Next year if it goes wrong presumably they lower the bar and increase the bonus again.
It's sheer greed and not based on incentivising performance at this low level however anyone chooses to justify it.
At least they have dropped any comparative measure to other shares it's that bad knowing full well it should recover! But just leaving a single absolute measure of a destroyed share price recovery is borderline unethical given they are to blame.
There is a production target not published and a flimsy climate target they can not fail to meet.
There are no other targets like phase 2 or a future field. Nothing.
They are already drawing salaries. If you have been lucky to buy a destroyed share and also benefit from any recovery with the board that caused it then I can see why you think it's acceptable. I don't. The timing is opportune and wrong. They should have deferred till the AGM and aligned 2023 post H2 to get a more realistic baseline. Not doing so has rewarded failure in 2022 with bumper options in 2023.
If you think that guarantees some equity protection you are very wrong. They are drawing salary and next year can try again on s different baseline. At some point shareholders have to call out over generous remuneration rewarding failure. This is just that. It is wrong.
On that I'm afraid we will have to agree to disagree.
I don't like shareholders being taken for a ride by boards in any company. It demonstrates that they actually don't care which as owners of the company is wrong. The behaviours of lack of care quickly translates to lack of care in running the business. That lack of due care and attention is exactly what happened over last year.

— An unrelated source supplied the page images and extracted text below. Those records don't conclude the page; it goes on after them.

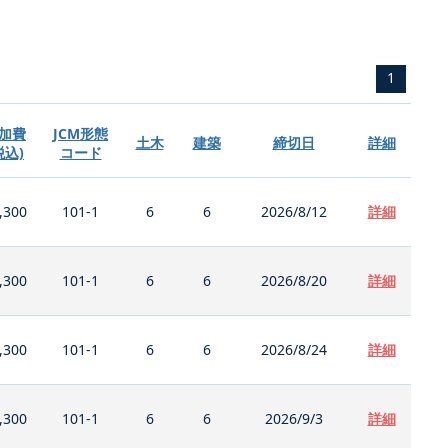
1
加費
JCM形態
土木
建築
締切日
詳細
税込)
コード
,300
101-1
6
6
2026/8/12
詳細
,300
101-1
6
6
2026/8/20
詳細
,300
101-1
6
6
2026/8/24
詳細
,300
101-1
6
6
2026/9/3
詳細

The share price may well recover but I think a takeover is now more likely. But in terms of balance of risk Vs reward long term shareholders have just had their pockets picked by what looks now like a board seeking to reward themselves.
Deltalo that is exactly the point.
They can effectively hit the target in about 6 weeks. It's pathetic. In addition in event of a low ball takeover no doubt they would look to have them exercised.

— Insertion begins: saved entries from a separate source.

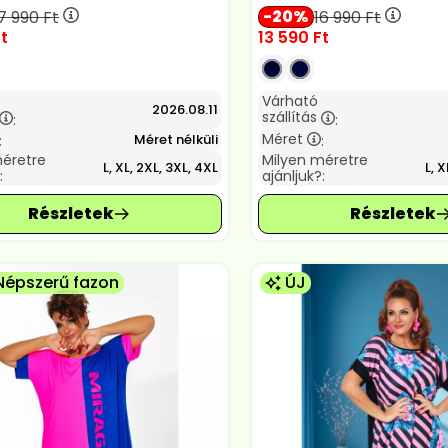
20
7 990
Ft
16 990
Ft
t
13 590
Ft
Várható
2026.08.11
szállítás
:
:
Méret
Méret nélküli
:
:
méretre
Milyen méretre
L, XL, 2XL, 3XL, 4XL
L, X
:
ajánljuk?:
Népszerű fazon
ÚJ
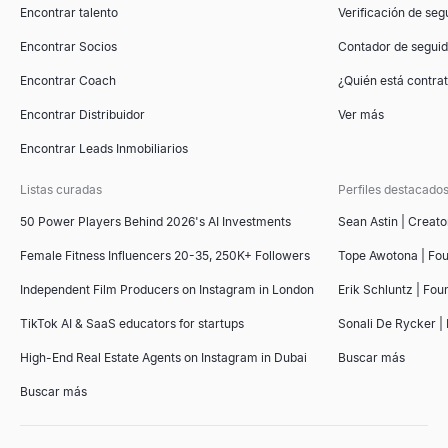
Encontrar talento
Verificación de seg
Encontrar Socios
Contador de segui
Encontrar Coach
¿Quién está contr
Encontrar Distribuidor
Ver más
Encontrar Leads Inmobiliarios
Listas curadas
Perfiles destacado
50 Power Players Behind 2026's AI Investments
Sean Astin | Creato
Female Fitness Influencers 20-35, 250K+ Followers
Tope Awotona | Fo
Independent Film Producers on Instagram in London
Erik Schluntz | Fou
TikTok AI & SaaS educators for startups
Sonali De Rycker | 
High-End Real Estate Agents on Instagram in Dubai
Buscar más
Buscar más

It's in no way incentivising anything. It is achievable by doing next to nothing. They are undemanding and just effectively remunerating handsomely based on the destruction they themselves caused!
You may be happy with 20p but this should have been 40p to 70p had they not made so many mistakes.

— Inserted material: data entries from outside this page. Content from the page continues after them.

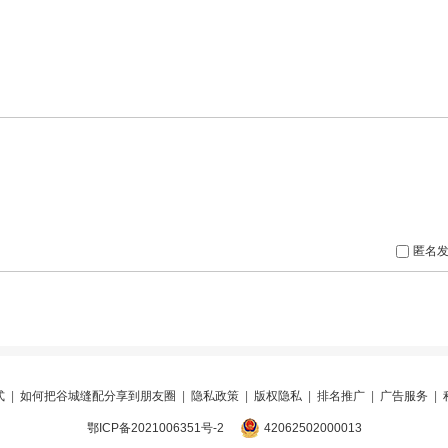
匿名
式
|
如何把谷城缝配分享到朋友圈
|
隐私政策
|
版权隐私
|
排名推广
|
广告服务
|
鄂ICP备2021006351号-2
42062502000013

No wonder they were so keen to rush out all the bad news including a very negative reserve report. They have done everything possible to hammer the share price and yesterday's going concern comments were the final confirmation of the woeful performance.
Not much can be done about it but it' looks bad because it is.
Well they won't need to do any director buys they have just been gifted shares effectively to do nothing.
After the past years performance that is shameful. Fiona should leave immediately based on that and never serve on a board again if any shareholders have sense.
The targets are pathetic awarding them at the very bottom of a cycle of share price destruction. All the targets are so easy to reach its laughable.
It is manifestly not fair on shareholders. That ranks as one of the worst I've ever seen. Looking forward to whatever they expect support of at AGM.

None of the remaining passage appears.